The Sega 32X was a cartridge-based add-on for the 16-bit Genesis system. In 1994, Sega was in a transitional period, the company had just passed Nintendo as the top platform manufacturer with the 16-bit Genesis and Sega was looking ahead to the next generation of video gaming when they began to explore 32-bit technology.
Sega was developing two 32-bit consoles at the same time: the Jupiter, a cartridge based system and the Saturn, a CD-ROM based system. Sega chose to continue with the Saturn because it knew that CD-ROMs were cheaper to produce and could hold more information than a regular cartridge.

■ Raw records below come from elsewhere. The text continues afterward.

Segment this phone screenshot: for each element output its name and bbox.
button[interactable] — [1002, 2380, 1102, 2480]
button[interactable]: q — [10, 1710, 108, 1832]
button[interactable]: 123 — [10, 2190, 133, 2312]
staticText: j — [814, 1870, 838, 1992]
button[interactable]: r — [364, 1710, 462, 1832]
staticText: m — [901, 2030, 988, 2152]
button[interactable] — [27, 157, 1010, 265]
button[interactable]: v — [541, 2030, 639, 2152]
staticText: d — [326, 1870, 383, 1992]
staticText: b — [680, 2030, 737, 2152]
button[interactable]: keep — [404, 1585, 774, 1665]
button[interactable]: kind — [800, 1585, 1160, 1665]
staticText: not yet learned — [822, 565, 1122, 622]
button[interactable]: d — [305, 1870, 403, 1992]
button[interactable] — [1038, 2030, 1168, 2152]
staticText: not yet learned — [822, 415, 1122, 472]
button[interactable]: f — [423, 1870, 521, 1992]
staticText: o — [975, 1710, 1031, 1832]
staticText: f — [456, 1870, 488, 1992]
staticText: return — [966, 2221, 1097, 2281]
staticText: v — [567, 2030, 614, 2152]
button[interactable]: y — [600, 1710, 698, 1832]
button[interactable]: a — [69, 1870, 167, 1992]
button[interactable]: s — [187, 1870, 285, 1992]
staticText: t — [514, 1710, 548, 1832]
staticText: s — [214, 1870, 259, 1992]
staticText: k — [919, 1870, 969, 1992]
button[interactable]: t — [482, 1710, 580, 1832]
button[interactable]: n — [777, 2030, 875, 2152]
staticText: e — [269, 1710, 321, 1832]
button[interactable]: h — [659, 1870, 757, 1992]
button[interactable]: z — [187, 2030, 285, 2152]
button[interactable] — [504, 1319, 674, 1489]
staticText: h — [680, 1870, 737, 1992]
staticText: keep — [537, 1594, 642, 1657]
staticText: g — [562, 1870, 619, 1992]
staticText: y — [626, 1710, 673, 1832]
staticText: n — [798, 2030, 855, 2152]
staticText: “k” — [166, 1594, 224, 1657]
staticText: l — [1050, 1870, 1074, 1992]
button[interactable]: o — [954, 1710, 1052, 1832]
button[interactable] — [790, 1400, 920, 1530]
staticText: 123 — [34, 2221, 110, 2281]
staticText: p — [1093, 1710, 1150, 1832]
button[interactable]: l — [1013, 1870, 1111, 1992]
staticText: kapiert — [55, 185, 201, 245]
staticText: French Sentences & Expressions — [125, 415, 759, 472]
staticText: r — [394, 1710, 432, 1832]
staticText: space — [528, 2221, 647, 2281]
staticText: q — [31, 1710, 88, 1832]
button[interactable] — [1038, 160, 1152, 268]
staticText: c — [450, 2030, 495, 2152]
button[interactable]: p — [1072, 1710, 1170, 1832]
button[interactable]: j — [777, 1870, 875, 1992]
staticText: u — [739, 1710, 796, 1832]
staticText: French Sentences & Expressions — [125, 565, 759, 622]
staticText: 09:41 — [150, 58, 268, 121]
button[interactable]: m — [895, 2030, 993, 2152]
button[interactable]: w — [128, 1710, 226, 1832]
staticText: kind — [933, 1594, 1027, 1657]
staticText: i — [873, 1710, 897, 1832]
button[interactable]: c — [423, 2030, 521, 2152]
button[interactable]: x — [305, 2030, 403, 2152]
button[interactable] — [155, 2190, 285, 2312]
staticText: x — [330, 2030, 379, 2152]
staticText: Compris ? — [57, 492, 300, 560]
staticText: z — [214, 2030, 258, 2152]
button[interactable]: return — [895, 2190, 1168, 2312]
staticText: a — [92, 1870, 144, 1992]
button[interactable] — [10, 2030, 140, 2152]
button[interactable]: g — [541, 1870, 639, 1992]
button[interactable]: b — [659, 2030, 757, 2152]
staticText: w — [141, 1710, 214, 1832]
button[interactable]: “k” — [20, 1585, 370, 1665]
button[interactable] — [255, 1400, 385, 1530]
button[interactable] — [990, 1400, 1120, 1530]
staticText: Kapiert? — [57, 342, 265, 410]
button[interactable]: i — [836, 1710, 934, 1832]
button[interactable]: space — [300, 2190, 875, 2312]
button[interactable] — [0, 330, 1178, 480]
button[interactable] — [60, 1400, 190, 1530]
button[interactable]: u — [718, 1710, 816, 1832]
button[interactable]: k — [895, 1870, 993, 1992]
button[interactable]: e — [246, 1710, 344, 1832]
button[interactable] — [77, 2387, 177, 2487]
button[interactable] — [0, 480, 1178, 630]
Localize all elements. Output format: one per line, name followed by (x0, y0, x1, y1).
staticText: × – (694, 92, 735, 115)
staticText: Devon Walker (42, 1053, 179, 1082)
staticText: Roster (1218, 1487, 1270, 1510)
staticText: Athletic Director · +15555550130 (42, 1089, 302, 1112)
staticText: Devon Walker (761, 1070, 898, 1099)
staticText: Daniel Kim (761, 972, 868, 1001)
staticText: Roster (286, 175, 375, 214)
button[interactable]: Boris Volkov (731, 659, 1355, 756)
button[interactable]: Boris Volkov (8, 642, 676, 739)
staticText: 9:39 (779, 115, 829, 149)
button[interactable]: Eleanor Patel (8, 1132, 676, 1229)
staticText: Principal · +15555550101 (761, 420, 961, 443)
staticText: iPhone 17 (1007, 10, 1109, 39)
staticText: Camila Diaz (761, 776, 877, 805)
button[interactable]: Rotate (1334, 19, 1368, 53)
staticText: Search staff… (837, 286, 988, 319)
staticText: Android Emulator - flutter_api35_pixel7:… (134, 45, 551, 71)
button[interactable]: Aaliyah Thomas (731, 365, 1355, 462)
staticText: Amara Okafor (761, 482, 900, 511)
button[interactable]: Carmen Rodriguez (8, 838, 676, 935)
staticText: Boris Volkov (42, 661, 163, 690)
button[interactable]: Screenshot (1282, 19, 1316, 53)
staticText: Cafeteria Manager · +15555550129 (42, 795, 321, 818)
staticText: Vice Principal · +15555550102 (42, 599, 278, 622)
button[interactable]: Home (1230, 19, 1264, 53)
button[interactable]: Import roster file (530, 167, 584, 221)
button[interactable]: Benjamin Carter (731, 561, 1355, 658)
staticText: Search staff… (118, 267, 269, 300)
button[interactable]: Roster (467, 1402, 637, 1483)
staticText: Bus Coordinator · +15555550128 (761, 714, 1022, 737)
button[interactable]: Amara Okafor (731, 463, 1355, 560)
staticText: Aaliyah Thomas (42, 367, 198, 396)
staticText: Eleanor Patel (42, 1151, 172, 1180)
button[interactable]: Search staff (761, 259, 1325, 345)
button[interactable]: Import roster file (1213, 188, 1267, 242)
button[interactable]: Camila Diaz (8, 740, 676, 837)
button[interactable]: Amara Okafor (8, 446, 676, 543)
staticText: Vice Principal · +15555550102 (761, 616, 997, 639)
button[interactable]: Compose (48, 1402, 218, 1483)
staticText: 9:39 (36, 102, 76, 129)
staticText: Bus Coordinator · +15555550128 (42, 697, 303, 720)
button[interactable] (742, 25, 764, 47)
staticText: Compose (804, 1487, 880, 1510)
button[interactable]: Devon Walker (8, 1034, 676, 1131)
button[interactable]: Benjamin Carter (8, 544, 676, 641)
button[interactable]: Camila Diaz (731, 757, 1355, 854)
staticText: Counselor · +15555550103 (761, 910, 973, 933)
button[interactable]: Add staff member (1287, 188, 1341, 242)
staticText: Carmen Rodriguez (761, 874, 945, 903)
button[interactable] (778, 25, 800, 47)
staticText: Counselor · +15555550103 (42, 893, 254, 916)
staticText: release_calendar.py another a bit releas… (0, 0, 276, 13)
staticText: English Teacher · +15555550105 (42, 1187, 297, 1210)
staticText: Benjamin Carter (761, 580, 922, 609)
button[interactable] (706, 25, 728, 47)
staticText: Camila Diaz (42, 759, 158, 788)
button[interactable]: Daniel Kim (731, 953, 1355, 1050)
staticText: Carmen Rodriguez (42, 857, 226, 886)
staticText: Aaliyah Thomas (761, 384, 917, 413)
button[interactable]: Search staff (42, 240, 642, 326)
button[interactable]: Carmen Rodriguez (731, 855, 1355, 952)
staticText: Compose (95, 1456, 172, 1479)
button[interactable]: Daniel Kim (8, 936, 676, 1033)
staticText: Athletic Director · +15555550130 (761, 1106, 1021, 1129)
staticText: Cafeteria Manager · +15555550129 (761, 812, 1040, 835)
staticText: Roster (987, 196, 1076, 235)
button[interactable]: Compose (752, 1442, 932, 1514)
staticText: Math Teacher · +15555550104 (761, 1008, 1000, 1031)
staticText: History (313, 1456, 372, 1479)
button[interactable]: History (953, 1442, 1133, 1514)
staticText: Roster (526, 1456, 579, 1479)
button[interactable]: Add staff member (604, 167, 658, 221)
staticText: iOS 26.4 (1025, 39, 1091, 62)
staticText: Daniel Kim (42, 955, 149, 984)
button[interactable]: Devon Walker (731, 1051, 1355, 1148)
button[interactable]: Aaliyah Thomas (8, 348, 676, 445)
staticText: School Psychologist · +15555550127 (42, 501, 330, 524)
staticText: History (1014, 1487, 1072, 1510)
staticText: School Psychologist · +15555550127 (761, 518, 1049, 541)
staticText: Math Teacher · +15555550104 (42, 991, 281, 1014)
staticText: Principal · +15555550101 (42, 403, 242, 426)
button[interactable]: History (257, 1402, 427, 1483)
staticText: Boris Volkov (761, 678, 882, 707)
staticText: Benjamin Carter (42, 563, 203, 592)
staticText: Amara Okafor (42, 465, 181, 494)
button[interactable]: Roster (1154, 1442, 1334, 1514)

Instead of deserting the Jupiter project, Sega used its technology to develop a 32-bit add-on for the Genesis. After modifications, what Sega came up with was the Mars system.
Sega of America made immediate plans to introduce the Mars in the US. In Japan, Sega was on the verge of releasing the Saturn and did not pursue the Mars project. Sega of America decided to rename the console the Genesis Super 32-X. The company knew that the Saturn would be released in the US in one year and didn't want to abandon the millions of Genesis owners whose 16-bit cartridges would soon be obsolete.
By June 1994, Sega had shortened the name of the add-on to the 32X. The company re-priced the system to $159.99 and instead of including a pack-in game cartridge, Sega would include six $10 discount coupons that could be used for the purchase of 32X cartridges.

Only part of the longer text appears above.